Wie alle anderen hielt mein Ich ihren Zauberstab erhoben und richtete ihn in die Dunkelheit vor ihr.
"Wo ist Sirius?", fragte Harry Potter erzürnt und ein wenig panisch in die Dunkelheit. Eine dunkle Gestalt lief auf unsere Gruppe zu.
"Du solltest lernen, Träume von der Realität zu unterscheiden", sagte sie ruhig und entfernte die Maske auf ihrem Gesicht. Darunter befand sich Lucius Malfoy.
Ich spürte, wie eine Welle des Schocks mich traf. Ich erkannte jetzt, wieso die vorherige Szene sich unreal angefühlt hatte.
Weil sie eine Farce gewesen war. Sirius Black war nie von Lord Voldemort gefoltert werden. Oder zumindest würde er nicht von Voldemort gefoltert werden.
Wieso sollte er das auch tun? War Sirius Black nicht einer seiner Anhänger? Wieso kümmerte es Harry eigentlich, wo er war? Machte er sich Sorgen, weil Sirius Black noch immer versuchte, ihn zu töten?
Mit einem Mal war es, als ob jemand einen Film vorspulen würde: Bellatrix Lestrange tauchte auf und sprach von dem Namen Amalia, es schien einen Kampf zu geben und ehe ich es mir versah, stand unsere Gruppe vor einem nebligen Torbogen.
Und dann spürte ich es. Es war wie eine dunkle Vorahnung, genau wie vor einem Jahr bei der Vision über Cedrics Tod. Ein ungutes, düsteres Gefühl, als ob die Welt bald zusammenstürzen würde.
Gleich würde ich erfahren, wer noch an diesem Tag sterben würde. Welche Person ich mit aller Kraft versuchen würde zu retten.
Und schneller als ich gucken konnte, sah ich einen grünen Lichtblitz, der Sirius Black traf. Er taumelte in den Torbogen und verschwand.

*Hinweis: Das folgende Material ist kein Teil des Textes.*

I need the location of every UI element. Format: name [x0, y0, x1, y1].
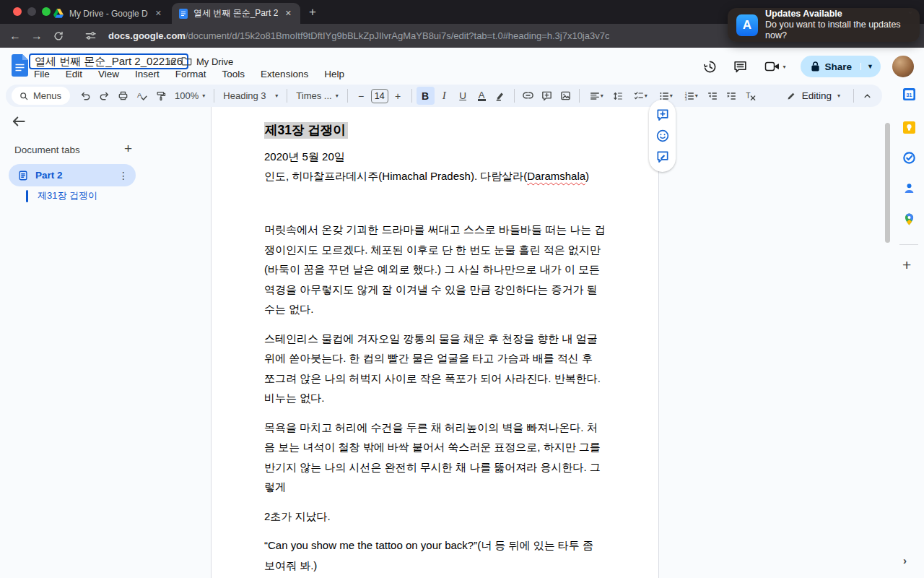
- reload-button[interactable]: [48, 30, 69, 42]
- italic-button[interactable]: I: [435, 87, 453, 105]
- font-size-value: 14: [375, 91, 385, 101]
- tab-document-icon: [17, 170, 29, 181]
- zoom-select[interactable]: 100%▾: [170, 87, 209, 105]
- menus-search-pill[interactable]: Menus: [12, 87, 70, 105]
- emoji-reaction-button[interactable]: [655, 129, 670, 143]
- new-tab-button[interactable]: +: [309, 7, 316, 18]
- doc-paragraph: 2초가 지났다.: [264, 506, 606, 527]
- styles-select[interactable]: Heading 3▾: [219, 87, 282, 105]
- doc-location-line: 인도, 히마찰프라데시주(Himachal Pradesh). 다람살라(Dar…: [264, 166, 606, 186]
- tab-close-icon[interactable]: ✕: [284, 9, 293, 18]
- add-comment-float-button[interactable]: [655, 108, 670, 122]
- hide-menus-button[interactable]: [858, 87, 876, 105]
- tab-title: 열세 번째 몬순_Part 2_022126: [193, 7, 278, 20]
- checklist-button[interactable]: ▾: [628, 87, 653, 105]
- bold-button[interactable]: B: [417, 87, 435, 105]
- hide-side-panel-icon[interactable]: ›: [903, 554, 907, 566]
- highlight-color-button[interactable]: [492, 87, 510, 105]
- add-comment-button[interactable]: [538, 87, 556, 105]
- contacts-icon[interactable]: [902, 181, 916, 195]
- tab-options-icon[interactable]: ⋮: [118, 170, 128, 181]
- undo-button[interactable]: [77, 87, 95, 105]
- document-page[interactable]: 제31장 겁쟁이 2020년 5월 20일 인도, 히마찰프라데시주(Himac…: [211, 107, 659, 578]
- minimize-window-button[interactable]: [27, 7, 36, 16]
- document-content[interactable]: 제31장 겁쟁이 2020년 5월 20일 인도, 히마찰프라데시주(Himac…: [212, 107, 658, 578]
- text-color-button[interactable]: A: [473, 87, 491, 105]
- numbered-list-button[interactable]: 123 ▾: [679, 87, 703, 105]
- print-button[interactable]: [114, 87, 132, 105]
- document-scrollbar[interactable]: [885, 123, 890, 243]
- underline-button[interactable]: U: [454, 87, 472, 105]
- side-panel-divider: [899, 244, 918, 245]
- tab-close-icon[interactable]: ✕: [154, 9, 163, 18]
- active-heading-indicator: [26, 190, 28, 202]
- forward-button[interactable]: →: [26, 30, 48, 43]
- account-avatar[interactable]: [892, 56, 914, 77]
- font-select[interactable]: Times ...▾: [292, 87, 342, 105]
- tab-docs-document[interactable]: 열세 번째 몬순_Part 2_022126 ✕: [172, 3, 300, 24]
- calendar-icon[interactable]: 31: [902, 87, 916, 101]
- menu-format[interactable]: Format: [175, 69, 206, 79]
- menu-extensions[interactable]: Extensions: [261, 69, 308, 79]
- document-title-input[interactable]: 열세 번째 몬순_Part 2_022126: [29, 53, 188, 69]
- menu-tools[interactable]: Tools: [222, 69, 245, 79]
- maps-icon[interactable]: [902, 212, 916, 226]
- paint-format-button[interactable]: [152, 87, 170, 105]
- video-call-dropdown-icon[interactable]: ▾: [783, 64, 786, 70]
- font-size-increase-button[interactable]: +: [389, 87, 407, 105]
- spellcheck-button[interactable]: A: [133, 87, 151, 105]
- notification-message: Do you want to install the updates now?: [765, 20, 911, 41]
- tab-my-drive[interactable]: My Drive - Google Drive ✕: [46, 3, 170, 24]
- share-button-main[interactable]: Share: [801, 61, 861, 72]
- macos-notification[interactable]: A Updates Available Do you want to insta…: [728, 8, 920, 42]
- menu-view[interactable]: View: [98, 69, 119, 79]
- menu-help[interactable]: Help: [324, 69, 344, 79]
- insert-link-button[interactable]: [519, 87, 537, 105]
- insert-image-button[interactable]: [557, 87, 575, 105]
- document-tab-part2[interactable]: Part 2 ⋮: [9, 164, 136, 186]
- url-path: /document/d/15k2o81BmoItf9tDftIYg9bBLkZp…: [186, 30, 610, 41]
- add-document-tab-button[interactable]: +: [124, 141, 132, 157]
- address-bar[interactable]: docs.google.com/document/d/15k2o81BmoItf…: [108, 30, 609, 41]
- font-size-input[interactable]: 14: [371, 89, 388, 103]
- docs-logo-icon[interactable]: [12, 54, 28, 77]
- app-store-icon: A: [736, 14, 758, 36]
- text-segment: 목욕을 마치고 허리에 수건을 두른 채 허리높이의 벽을 빠져나온다. 처음 …: [264, 421, 601, 493]
- clear-formatting-button[interactable]: T: [741, 87, 759, 105]
- menu-edit[interactable]: Edit: [66, 69, 82, 79]
- outline-heading-item[interactable]: 제31장 겁쟁이: [26, 189, 97, 203]
- share-dropdown-icon[interactable]: ▼: [860, 63, 881, 70]
- comments-icon[interactable]: [731, 57, 750, 76]
- doc-paragraphs: 머릿속에서 온갖 기괴한 드라마를 써대고 스스로 바들바들 떠는 나는 겁쟁이…: [264, 220, 606, 578]
- header-actions: ▾ Share ▼: [701, 56, 914, 77]
- location-prefix: in: [168, 56, 175, 67]
- video-call-icon[interactable]: ▾: [762, 57, 789, 76]
- selected-heading-text: 제31장 겁쟁이: [264, 122, 348, 139]
- menu-insert[interactable]: Insert: [135, 69, 160, 79]
- document-title-text: 열세 번째 몬순_Part 2_022126: [35, 55, 183, 69]
- tasks-icon[interactable]: [902, 151, 916, 165]
- line-spacing-button[interactable]: [609, 87, 627, 105]
- redo-button[interactable]: [95, 87, 113, 105]
- close-outline-button[interactable]: [11, 113, 27, 129]
- version-history-icon[interactable]: [701, 57, 720, 76]
- keep-icon[interactable]: [902, 121, 916, 134]
- align-button[interactable]: ▾: [584, 87, 609, 105]
- menu-file[interactable]: File: [34, 69, 50, 79]
- folder-icon[interactable]: [181, 56, 192, 66]
- increase-indent-button[interactable]: [723, 87, 741, 105]
- location-my-drive[interactable]: My Drive: [196, 56, 233, 67]
- close-window-button[interactable]: [13, 7, 22, 16]
- font-size-decrease-button[interactable]: −: [352, 87, 370, 105]
- decrease-indent-button[interactable]: [704, 87, 722, 105]
- url-host: docs.google.com: [108, 30, 186, 41]
- text-segment: 머릿속에서 온갖 기괴한 드라마를 써대고 스스로 바들바들 떠는 나는 겁쟁이…: [264, 223, 606, 315]
- get-addons-button[interactable]: +: [902, 256, 911, 274]
- share-button[interactable]: Share ▼: [801, 56, 881, 77]
- editing-mode-select[interactable]: Editing ▾: [777, 87, 849, 105]
- back-button[interactable]: ←: [4, 30, 26, 43]
- site-info-icon[interactable]: [79, 30, 101, 42]
- suggest-edits-button[interactable]: [655, 150, 670, 164]
- tab-title: My Drive - Google Drive: [69, 9, 148, 19]
- share-label: Share: [825, 61, 853, 72]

Ich hörte noch Harrys herzzerreißende Schreie, sah, wie Lupin ihn mit aller Kraft versuchte, festzuhalten.
Dann verschwamm mein Sichtfeld und ich hörte noch, wie ich selbst das Wort "Lüge" aussprach, ehe alles schwarz wurde.
***
Ich schreckte auf, saß kerzengerade im Bett.
Zitternd schlug ich die Decke zurück. Jemand hatte mich wohl unerlaubterweise in den Krankenflügel gebracht. Vermutlich war es Hermine gewesen.
Wusste Claire, dass ich hier war?
Mir war noch immer schwindelig und ich hatte stechende Kopfschmerzen. Doch ich wusste, was jetzt zu tun war.
Warum auch immer Harry der Tod von Sirius Black, einem Mann, der ihm nach dem Leben trachtete, hinterhertrauern würde, war mir unerklärlich. Aber diese Information war vorerst nachrangig.
Ich musste Harry finden, um ihn davon abzuhalten, ins Ministerium zu gehen. Denn nur so würde Sirius Black nicht sterben und ich würde meine Fähigkeit für etwas Gutes einsetzen können.
Ob es eine gute Idee war, einen Massenmörder vor dem Tod zu bewahren, wusste ich nicht.
Dennoch verließ ich ein wenig torkelnd und entgegen der Proteste von Madam Pomfrey den Krankenflügel, um Harry zu suchen.